Why does it have to be the least logical connection that we make? Why can’t we keep our phenomena separate? The simplest explanation is most often the right explanation.
Many times such claims are made by people who are fairly new to the field of Bigfoot research. Once they have had their first encounter or sighting of Bigfoot and now believe, they often want to attribute every strange thing they see or hear to Bigfoot. If you were standing in the woods and you heard an owl hoot, chances are, nine times out of ten, it was an owl. While it is commonly believed in the field that Bigfoot mimics other animals, if it can be explained as another animal, then it should be left at that.
Claims have been made that people feel as if bigfoot has “zapped” them with some sort of ultrasound or infrasound; I’m not really sure which one or why. I have to pass this one off as something a little simpler to explain. It is most likely that you did not in fact get “zapped” by the Bigfoot tazer of fear and nausea. You got “zapped” by your own fear of not knowing what you are dealing with and your feelings of being outmatched or overwhelmed by the encounter. Fear is a powerful thing and can certainly cause feelings of nausea and shaking hands.
Most often, I think these connections are made out of a person’s lack of other explanations due to ignorance of the subject matter. A person sees a UFO in the wilderness and ten minutes later sees Bigfoot. That does not mean that Bigfoot came out of the UFO. All it means is that the UFO was spotted in the woods, which is Bigfoot’s home. Would they have made the same connection if they spotted a UFO and then a deer ran past them? If a UFO is spotted in downtown Miami and ten minutes later you see a drag queen round the corner from the direction the UFO went, it does not mean that the drag queen is from Meklar 12. It just means that the UFO was spotted on the same block as the drag queen’s apartment.
Another motivation that has shown itself over the years is a person’s need to be the center of attention, whether it be because they want people to come research their area more often so they can have the company, or because they want to attain a certain amount of notoriety.

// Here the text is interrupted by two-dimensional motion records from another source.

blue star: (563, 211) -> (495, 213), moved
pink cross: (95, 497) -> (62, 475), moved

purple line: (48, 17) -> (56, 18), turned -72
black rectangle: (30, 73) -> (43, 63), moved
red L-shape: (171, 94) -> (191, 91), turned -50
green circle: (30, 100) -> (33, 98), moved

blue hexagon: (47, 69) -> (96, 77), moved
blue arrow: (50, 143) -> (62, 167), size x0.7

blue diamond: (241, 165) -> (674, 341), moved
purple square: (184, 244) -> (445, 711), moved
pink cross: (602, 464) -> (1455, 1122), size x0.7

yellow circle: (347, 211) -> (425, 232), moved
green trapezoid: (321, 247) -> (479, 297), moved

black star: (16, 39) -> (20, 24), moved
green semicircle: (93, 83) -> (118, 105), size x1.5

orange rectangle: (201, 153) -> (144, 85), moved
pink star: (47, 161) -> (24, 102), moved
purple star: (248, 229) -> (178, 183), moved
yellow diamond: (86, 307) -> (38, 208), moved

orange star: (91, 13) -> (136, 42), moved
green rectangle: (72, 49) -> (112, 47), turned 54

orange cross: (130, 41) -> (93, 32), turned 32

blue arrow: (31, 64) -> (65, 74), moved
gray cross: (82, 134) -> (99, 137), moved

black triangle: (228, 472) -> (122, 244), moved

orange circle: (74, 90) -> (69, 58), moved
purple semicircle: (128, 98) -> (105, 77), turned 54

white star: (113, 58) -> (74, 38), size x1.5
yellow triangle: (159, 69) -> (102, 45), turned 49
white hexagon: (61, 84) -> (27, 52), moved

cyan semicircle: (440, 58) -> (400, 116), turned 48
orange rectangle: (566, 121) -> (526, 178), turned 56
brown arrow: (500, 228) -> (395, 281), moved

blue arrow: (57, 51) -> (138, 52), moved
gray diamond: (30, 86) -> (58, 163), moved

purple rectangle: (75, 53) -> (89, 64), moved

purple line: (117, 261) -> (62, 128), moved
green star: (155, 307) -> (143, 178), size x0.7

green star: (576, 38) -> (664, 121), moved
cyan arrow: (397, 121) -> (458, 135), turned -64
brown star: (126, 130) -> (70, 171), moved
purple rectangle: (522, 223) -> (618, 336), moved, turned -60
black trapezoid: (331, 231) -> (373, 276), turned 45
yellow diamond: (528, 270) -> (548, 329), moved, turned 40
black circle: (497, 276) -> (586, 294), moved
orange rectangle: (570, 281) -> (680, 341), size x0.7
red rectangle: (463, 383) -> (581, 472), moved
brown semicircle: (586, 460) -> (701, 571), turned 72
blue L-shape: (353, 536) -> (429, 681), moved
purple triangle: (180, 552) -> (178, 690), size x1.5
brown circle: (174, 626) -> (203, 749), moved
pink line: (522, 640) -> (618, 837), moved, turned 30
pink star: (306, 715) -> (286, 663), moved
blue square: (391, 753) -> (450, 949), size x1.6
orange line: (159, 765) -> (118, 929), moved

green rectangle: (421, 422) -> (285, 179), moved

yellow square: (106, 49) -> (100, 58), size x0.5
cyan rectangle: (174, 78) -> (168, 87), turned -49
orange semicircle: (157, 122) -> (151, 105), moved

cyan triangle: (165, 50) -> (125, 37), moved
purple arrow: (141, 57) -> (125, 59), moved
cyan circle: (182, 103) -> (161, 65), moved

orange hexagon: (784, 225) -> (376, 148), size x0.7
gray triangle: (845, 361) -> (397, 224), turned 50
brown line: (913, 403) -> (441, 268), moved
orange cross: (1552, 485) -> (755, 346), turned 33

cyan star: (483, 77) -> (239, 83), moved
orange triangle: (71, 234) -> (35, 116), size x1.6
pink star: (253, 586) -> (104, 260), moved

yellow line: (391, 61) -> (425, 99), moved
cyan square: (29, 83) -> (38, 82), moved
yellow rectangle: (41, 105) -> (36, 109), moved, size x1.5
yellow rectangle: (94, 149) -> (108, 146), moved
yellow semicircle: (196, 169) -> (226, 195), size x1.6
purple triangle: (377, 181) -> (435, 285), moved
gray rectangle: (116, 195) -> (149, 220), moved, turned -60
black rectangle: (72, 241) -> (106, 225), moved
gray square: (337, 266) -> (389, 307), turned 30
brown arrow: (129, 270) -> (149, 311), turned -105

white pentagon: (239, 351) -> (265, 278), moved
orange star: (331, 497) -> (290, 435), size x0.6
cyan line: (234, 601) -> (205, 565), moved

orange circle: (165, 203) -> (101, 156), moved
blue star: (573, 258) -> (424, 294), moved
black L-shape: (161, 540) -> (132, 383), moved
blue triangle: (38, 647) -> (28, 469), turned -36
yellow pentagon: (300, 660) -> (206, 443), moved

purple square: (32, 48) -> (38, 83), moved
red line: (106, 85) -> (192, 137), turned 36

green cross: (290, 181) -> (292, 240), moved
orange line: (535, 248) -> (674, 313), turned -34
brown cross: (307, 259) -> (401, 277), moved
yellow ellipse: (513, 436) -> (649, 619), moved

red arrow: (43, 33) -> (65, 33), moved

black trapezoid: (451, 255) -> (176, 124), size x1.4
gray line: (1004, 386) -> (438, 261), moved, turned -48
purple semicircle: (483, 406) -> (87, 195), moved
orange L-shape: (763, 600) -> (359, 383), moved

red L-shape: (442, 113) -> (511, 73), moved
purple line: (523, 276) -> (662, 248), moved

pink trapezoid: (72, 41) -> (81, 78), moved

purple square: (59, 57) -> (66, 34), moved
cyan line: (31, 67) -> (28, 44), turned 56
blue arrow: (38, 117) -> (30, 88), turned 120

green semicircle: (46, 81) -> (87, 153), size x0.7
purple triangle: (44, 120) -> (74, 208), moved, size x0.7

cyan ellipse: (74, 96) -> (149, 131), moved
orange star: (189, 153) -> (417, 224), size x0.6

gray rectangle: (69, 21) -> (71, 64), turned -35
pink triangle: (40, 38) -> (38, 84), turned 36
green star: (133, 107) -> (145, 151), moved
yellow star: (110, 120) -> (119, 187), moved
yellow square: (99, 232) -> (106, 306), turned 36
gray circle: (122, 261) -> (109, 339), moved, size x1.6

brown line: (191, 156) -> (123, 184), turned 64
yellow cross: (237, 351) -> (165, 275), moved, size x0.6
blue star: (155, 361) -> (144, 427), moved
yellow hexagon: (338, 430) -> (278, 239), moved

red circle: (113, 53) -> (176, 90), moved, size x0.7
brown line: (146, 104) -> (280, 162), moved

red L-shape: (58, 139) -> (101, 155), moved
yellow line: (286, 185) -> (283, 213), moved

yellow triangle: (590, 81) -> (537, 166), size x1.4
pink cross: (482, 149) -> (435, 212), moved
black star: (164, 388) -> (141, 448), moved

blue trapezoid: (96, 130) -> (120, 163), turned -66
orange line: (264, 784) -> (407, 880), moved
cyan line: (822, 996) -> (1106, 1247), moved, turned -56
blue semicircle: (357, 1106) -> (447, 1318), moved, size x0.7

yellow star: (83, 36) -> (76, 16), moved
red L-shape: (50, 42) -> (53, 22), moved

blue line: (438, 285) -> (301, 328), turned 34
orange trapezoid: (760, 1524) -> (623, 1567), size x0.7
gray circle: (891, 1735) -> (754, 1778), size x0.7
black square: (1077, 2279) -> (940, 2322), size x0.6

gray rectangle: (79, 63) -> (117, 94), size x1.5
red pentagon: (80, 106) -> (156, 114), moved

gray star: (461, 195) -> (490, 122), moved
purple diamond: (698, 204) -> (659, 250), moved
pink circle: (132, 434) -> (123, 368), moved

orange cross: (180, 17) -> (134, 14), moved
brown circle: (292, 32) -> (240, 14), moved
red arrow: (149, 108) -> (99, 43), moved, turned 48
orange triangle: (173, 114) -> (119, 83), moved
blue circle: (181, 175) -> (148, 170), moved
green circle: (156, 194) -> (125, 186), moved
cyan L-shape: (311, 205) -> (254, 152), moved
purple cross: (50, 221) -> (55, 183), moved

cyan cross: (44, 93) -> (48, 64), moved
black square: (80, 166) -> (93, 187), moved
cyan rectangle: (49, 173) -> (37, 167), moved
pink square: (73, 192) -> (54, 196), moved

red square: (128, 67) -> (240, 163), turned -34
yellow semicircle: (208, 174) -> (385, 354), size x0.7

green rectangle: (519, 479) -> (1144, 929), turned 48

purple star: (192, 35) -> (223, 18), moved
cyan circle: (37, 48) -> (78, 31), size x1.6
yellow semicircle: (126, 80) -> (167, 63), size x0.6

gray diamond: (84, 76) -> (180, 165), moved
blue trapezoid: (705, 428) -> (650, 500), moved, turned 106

Sometimes, when activity hits a low or has slowed down to the point that interest is lost the person feels the need add onto what is already an amazing story. What they do not realize is that most of the time this will end interest in the investigation all together. In my eyes, as in the eyes of most in this field, this is a hoax, plain and simple and we will do everything in our power to distance ourselves from the person(s) involved.
The other motivation is the classic liar and hoaxer. This person wants nothing more than to be in the media spotlight and to have the biggest, wildest story out there. You see them every day in this line of research and those of us that have been doing this for any amount of time can’t stand them. We would rather watch a dung beetle special on one of the nature channels than to watch a documentary that has them as a guest. These people are the snake oil doctors who push their poison on people who don’t know any better and it gives the rest of us, those who actually take our research seriously, a bad name.
Whatever the motivation, the end result is the same. In a field where a person’s reputation is everything and their word is their bond, you cannot lump them together and expect to be taken seriously by anyone. In eleven years of research I have seen a lot of unexplained things in the woods, but my first explanation for everything is not and cannot be Bigfoot. You have to look for the simplest answer in all cases. Coyote yips are coyotes. Owl hoots are owls. Dog barks are dogs. Unless you see a Bigfoot barking, hooting, or yipping, or you see it climb onto a UFO and shake hands with the ghost of Elvis, it probably is not Bigfoot.
When you are left unable to answer the question of the source or reason for an encounter, sighting, noise, track, or anything else, don’t give it an answer. Some questions need to linger. It is not so much our jobs to come up with answer as it is to gather the evidence and present it in an unbiased manner. As with most things, it all comes down to motivation. What motivates your research? What motivates your conclusions? Was your mind made up before you began the research?